Ocorre deteriorização da memória a qual continua deteriorando conforme continua o uso.

Beber álcool durante este período de rápido crescimento e  desenvolvimento (isto é, antes ou durante a puberdade) pode perturbar o equilíbrio hormonal crítico necessário para o desenvolvimento normal dos órgãos, músculos e ossos. Alteração das enzimas hepáticas tem sido observada em adolescentes que bebem em binge, e as alterações enzimáticas são piores quanto mais acima do peso ideal o adolescente se encontra.

Álcool e energéticos

A associação de álcool com energéticos tem sido cada vez mais comum entre jovens, inicialmente eram utilizadas em festas em casas noturnas, hoje é pratica comum principalmente associados a destilados.

As bebidas energéticas são ricas em substâncias estimulantes,  cafeína, guaraná, taurina e efedrina. Existe a falsa crença de que esses estimulantes retardariam os efeitos depressores do álcool, sendo possível beber em grandes quantidades e não ficar bêbado. Algumas pessoas inclusive acreditam que as bebidas energéticas permitem dirigir mesmo após ingestão de grandes de bebidas.

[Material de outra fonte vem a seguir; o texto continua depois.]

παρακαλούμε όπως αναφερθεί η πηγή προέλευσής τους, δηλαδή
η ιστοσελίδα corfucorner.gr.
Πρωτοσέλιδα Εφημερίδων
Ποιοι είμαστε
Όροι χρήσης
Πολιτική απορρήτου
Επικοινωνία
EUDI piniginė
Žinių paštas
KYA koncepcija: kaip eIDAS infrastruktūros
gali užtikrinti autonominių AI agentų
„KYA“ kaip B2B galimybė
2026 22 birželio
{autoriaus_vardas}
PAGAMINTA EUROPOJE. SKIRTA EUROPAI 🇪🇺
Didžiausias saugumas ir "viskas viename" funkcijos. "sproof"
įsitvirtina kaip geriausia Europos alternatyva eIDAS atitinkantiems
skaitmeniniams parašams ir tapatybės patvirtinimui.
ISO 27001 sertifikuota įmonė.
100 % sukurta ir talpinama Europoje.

Na verdade, a associação de álcool com energéticos realmente leva a percepção de uma menor embriaguez, porém, o fato é que, após testes de habilidades motoras, acuidade visual e reflexos, fica claro que a intoxicação pelo álcool é exatamente igual. Isso é extremamente perigoso, pois assim adolescente tem maior dificuldade em reconhecer que não está apto a conduzir ou efetuar outras tarefas motoras.

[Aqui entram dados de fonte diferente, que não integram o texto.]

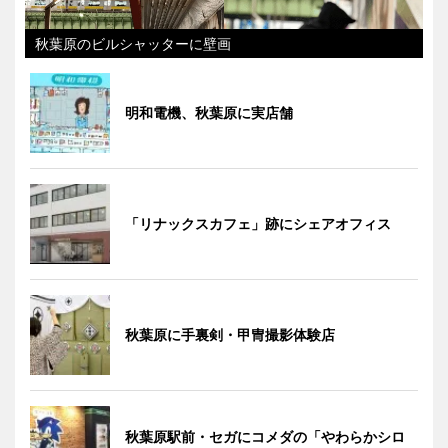
秋葉原のビルシャッターに壁画
明和電機、秋葉原に実店舗
「リナックスカフェ」跡にシェアオフィス
秋葉原に手裏剣・甲冑撮影体験店
秋葉原駅前・セガにコメダの「やわらかシロ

A inibição da percepção de embriaguez também faz com que as pessoas acabem ingerindo mais álcool do que conseguiriam se não estivessem tomando concomitantemente tantos estimulantes, facilitando a ocorrência de complicações como o coma alcoólico.

Assim como o álcool, todas essas substâncias estimulantes, quando em excesso, podem causar arritmias cardíacas. Como essa associação é normalmente feita em pessoas jovens e sadias, os risco de complicações são menores, porém, existem vários relatos de convulsões e morte súbita de origem cardíaca  em pessoas que exageram.

A cafeína também é um diurético e o seu abuso em conjunto com o álcool pode levar a desidratação e piorar os sintomas da ressaca no dia seguinte.

Estabelecer idade mínima para o adolescente consumir bebidas alcoólicas pode prevenir o mal uso do álcool.

Comportamentos complexos, como a decisão de começar a beber ou para de usar álcool, são resultado de uma interação dinâmica entre genes e ambiente. Por exemplo, mudanças biológicas e fisiológicas que ocorrem durante a adolescência podem promover a adoção de comportamentos de risco, levando a experimentação precoce do álcool. Este comportamento, em seguida, molda o ambiente do adolescente, como ele ou ela escolhe os amigos e situações em que  possa beber mais. Desta forma, os padrões juvenis de consumo de álcool podem marcar o início de um caminho de desenvolvimento que pode levar ao abuso e à dependência. Entretanto nem todo adolescente que experimenta vai fazer mal uso.

O estabelecimento de uma idade mínima para beber leva em conta a alterações fisiológicas da puberdade, os fatores protetores, a genética, características de personalidade, os fatores sociais e ambientais. Com um período maior para iniciar o uso o adolescente adquiriria maior experiência e os pais poderiam observar melhor o comportamento e atitudes do adolescente e orientar melhor o uso.

Outro ponto importante é que os adolescentes amadurecem em tempos diferentes.